De rechtbank heeft eveneens met juistheid overwogen dat het college een juiste toepassing heeft gegeven aan artikel 6 van de Vmo om welke reden verstrekking van de toegekende voorziening in de vorm van een pgb niet aan de orde is. De Raad onderschrijft ook deze overwegingen van de rechtbank en verenigt zich met het op grond daarvan door de rechtbank gegeven oordeel. Wat appellanten in hoger beroep hebben aangevoerd, biedt geen aanknopingspunten voor het oordeel dat het CVV in het geval van betrokkene niet leidt tot het behouden of het bevorderen van zijn zelfredzaamheid of zijn deelname aan het maatschappelijke verkeer.
4.4.
De rechtbank heeft ook op goede gronden geoordeeld dat het beroep op de hardheidsclausule niet slaagt. De Raad voegt hier nog aan toe dat het CVV in Uden algemeen toegankelijk is. Wie niet over een Wmo-indicatie beschikt, moet hier wel (meer) voor betalen, zoals ter zitting door het college is toegelicht. Voor de echtgenote was het echter mogelijk om een gratis begeleiderspas aan te vragen. Deze pas zou dan worden verstrekt naast de pas voor de begeleider die bedoeld is om betrokkene de noodzakelijke ondersteuning te bieden.
4.5.
Het hoger beroep slaagt niet. De aangevallen uitspraak komt, voor zover aangevochten, voor bevestiging in aanmerking.

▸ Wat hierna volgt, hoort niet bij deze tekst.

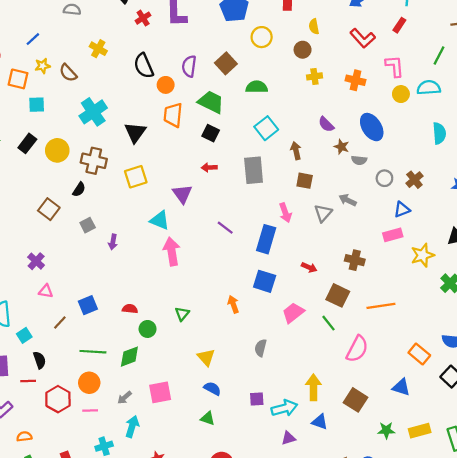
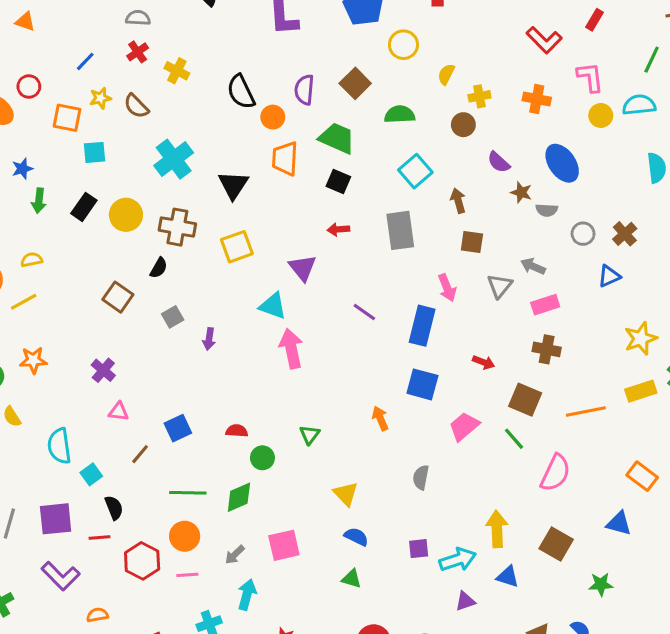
red cross: (143, 18) -> (138, 52), moved
yellow semicircle: (314, 26) -> (446, 74), moved, turned 40
brown circle: (303, 50) -> (463, 125), moved
pink rectangle: (393, 235) -> (545, 305), moved
yellow rectangle: (420, 431) -> (641, 391), moved

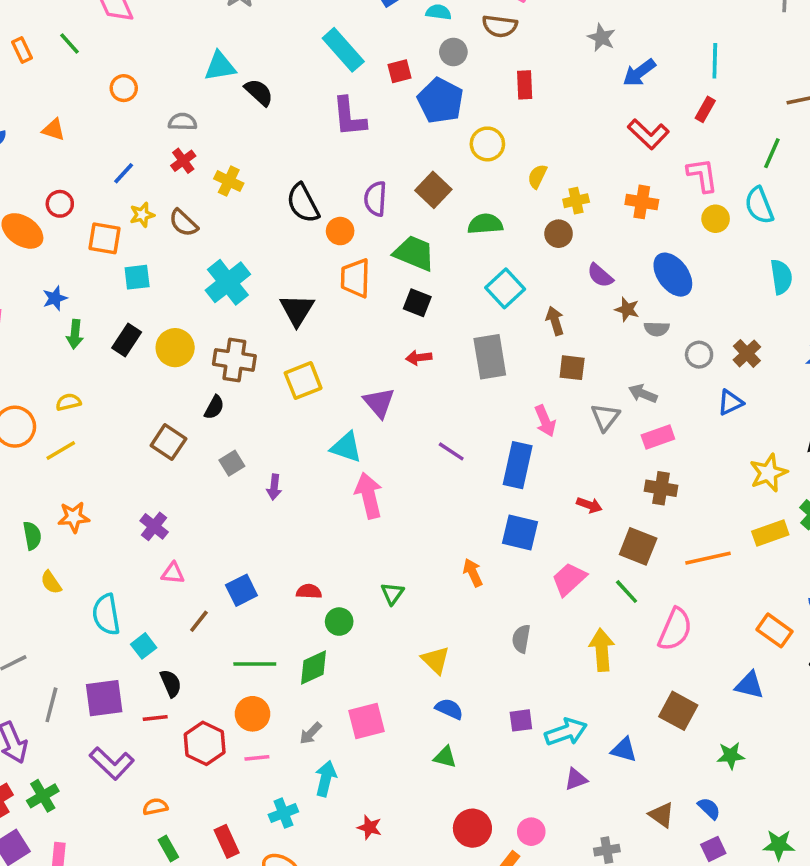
cyan semicircle: (639, 105) -> (759, 205), turned -104
yellow arrow: (497, 529) -> (602, 650), moved

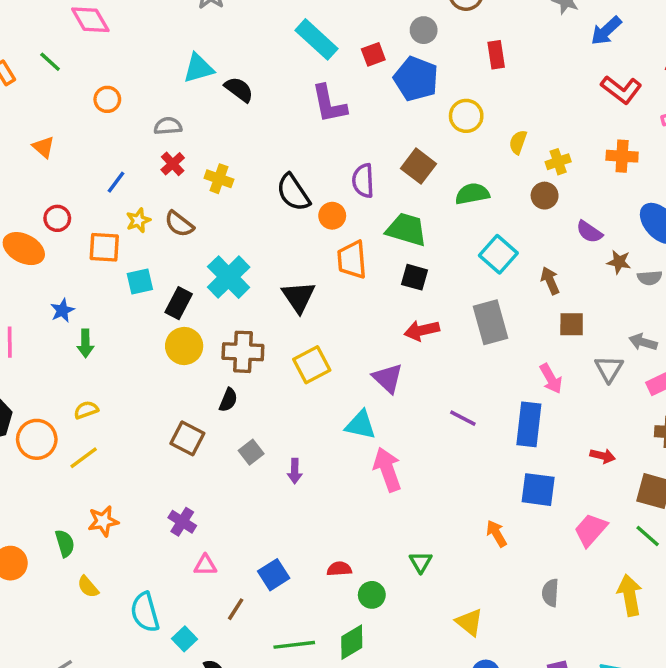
orange triangle: (53, 130) -> (43, 147), turned 30
black rectangle: (127, 340) -> (179, 303), moved
red arrow: (419, 358) -> (422, 330), size x1.4

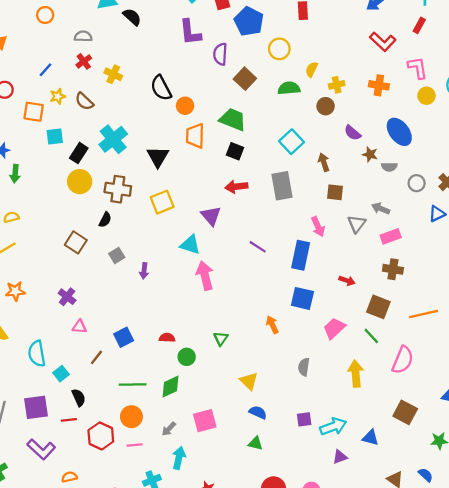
purple semicircle: (363, 181) -> (220, 54), moved
green semicircle: (472, 194) -> (289, 88), moved

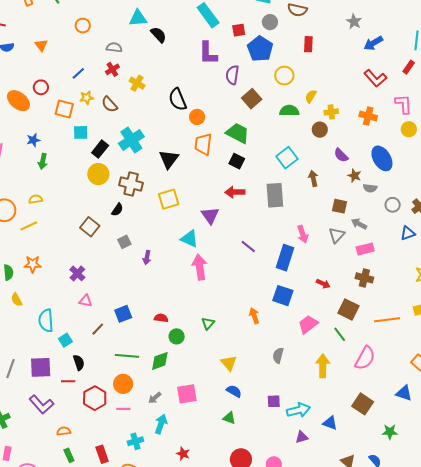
brown square: (335, 192) -> (339, 206), moved

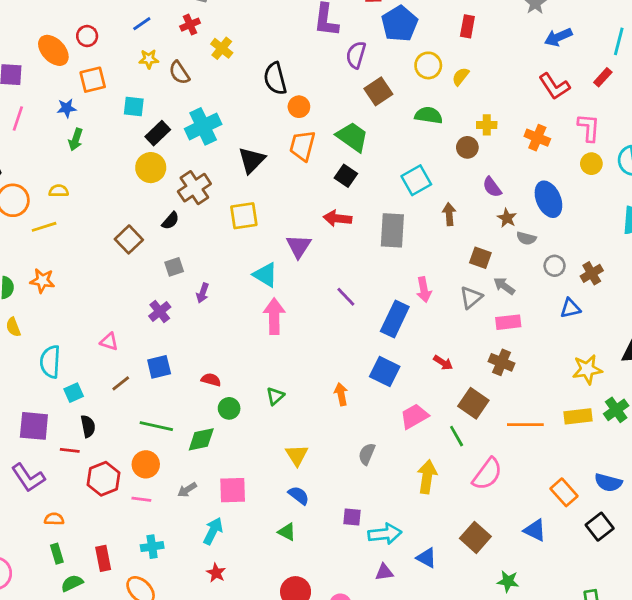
yellow semicircle: (311, 96) -> (461, 76), moved
orange square: (64, 109) -> (93, 80), moved, turned -36
brown cross: (131, 184) -> (194, 188), turned 35
purple cross: (77, 273) -> (160, 311), moved
cyan arrow: (161, 424) -> (213, 531), moved

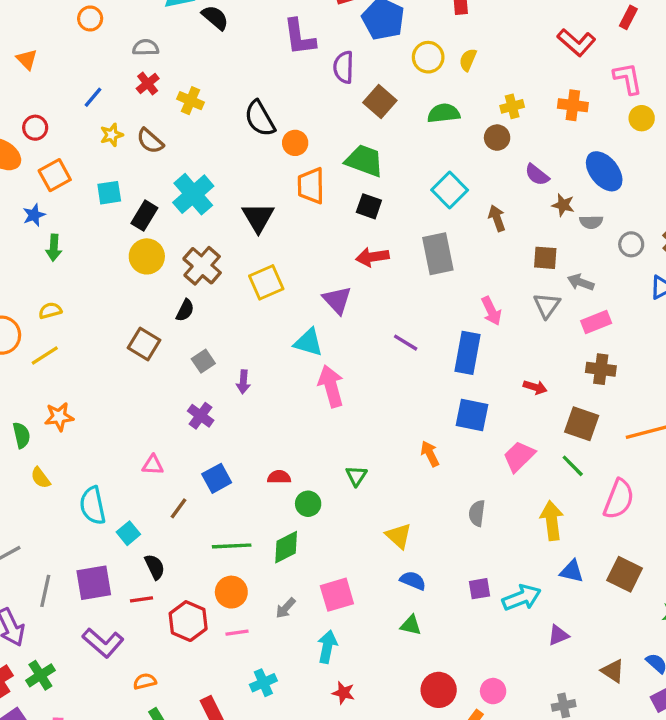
blue triangle: (426, 558) -> (572, 571), moved
purple triangle: (384, 572) -> (558, 635), moved

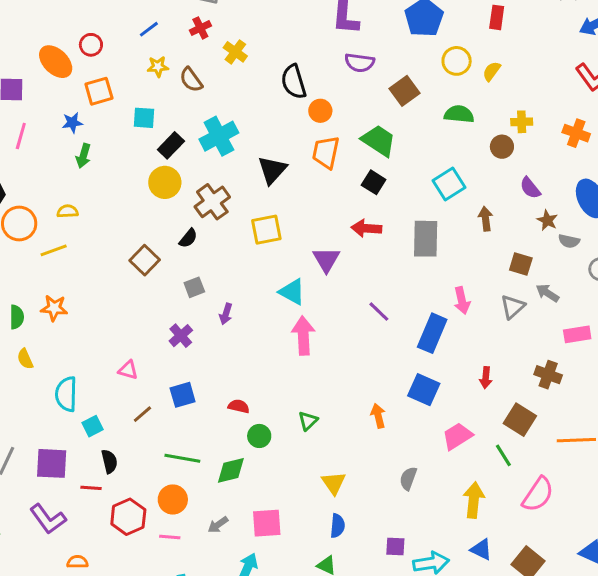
purple semicircle: (344, 67) -> (360, 63), moved, turned -96
pink rectangle: (596, 322) -> (577, 334), moved
red arrow: (535, 387) -> (486, 378), turned 65
blue semicircle: (413, 581) -> (337, 526), turned 60

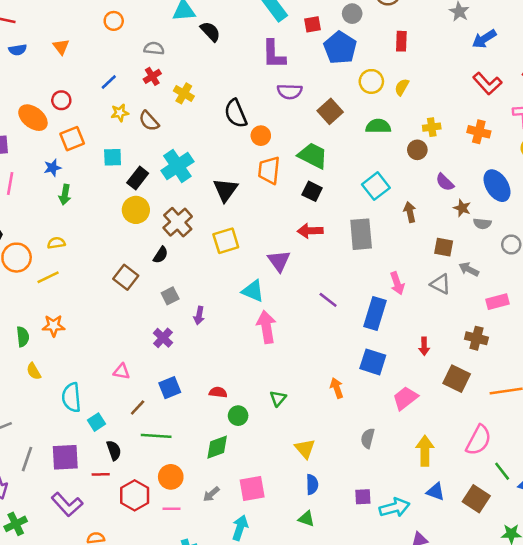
gray triangle: (513, 307) -> (440, 284), turned -45
green line: (503, 455) -> (502, 471), moved
green line: (182, 458) -> (156, 436), moved

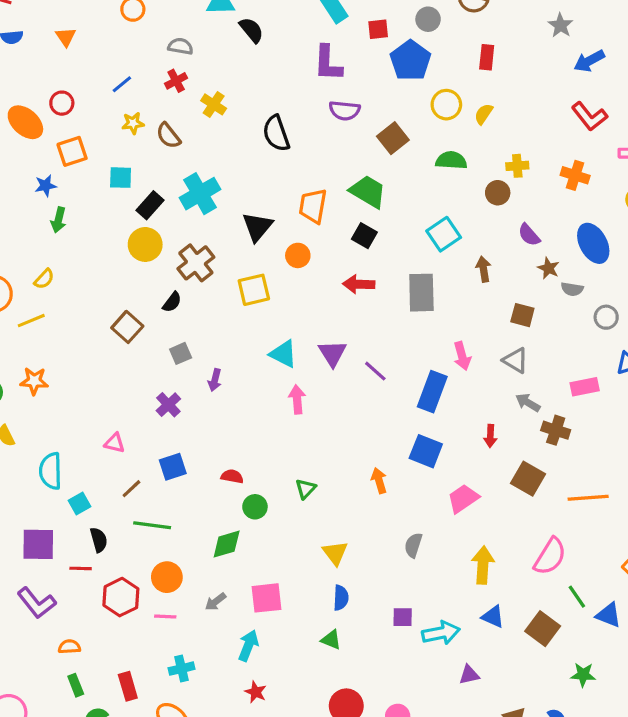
orange circle: (261, 136) -> (298, 255), moved
yellow semicircle: (56, 243) -> (44, 279), turned 138
purple triangle: (279, 261) -> (333, 353), moved
gray arrow: (469, 269) -> (528, 403), moved
pink arrow: (266, 327) -> (297, 399), size x0.7

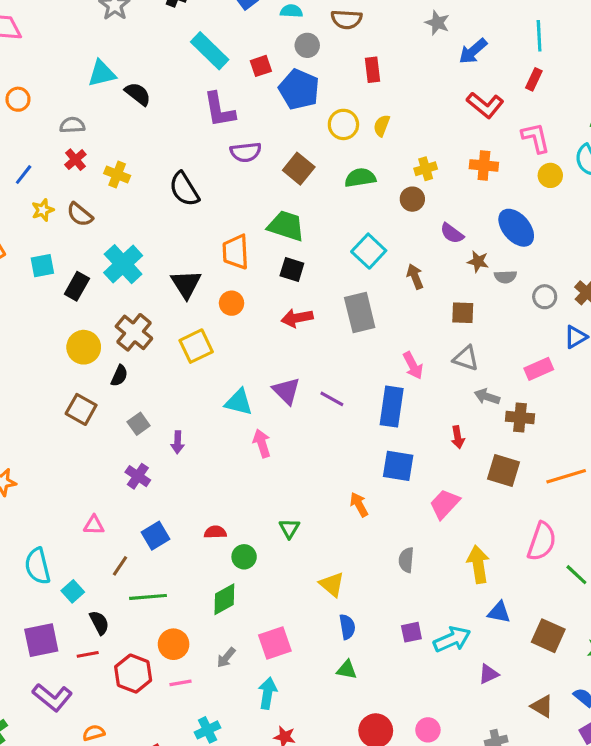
yellow circle: (145, 244) -> (84, 347), moved
brown square: (543, 629) -> (548, 636), moved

5. Voor een proceskostenveroordeling bestaat geen aanleiding.

BESLISSING

De Centrale Raad van Beroep bevestigt de aangevallen uitspraak voor zover aangevochten.
Deze uitspraak is gedaan door A.J. Schaap, in tegenwoordigheid van P. Uijtdewillegen als griffier. De beslissing is uitgesproken in het openbaar op 6 juli 2015.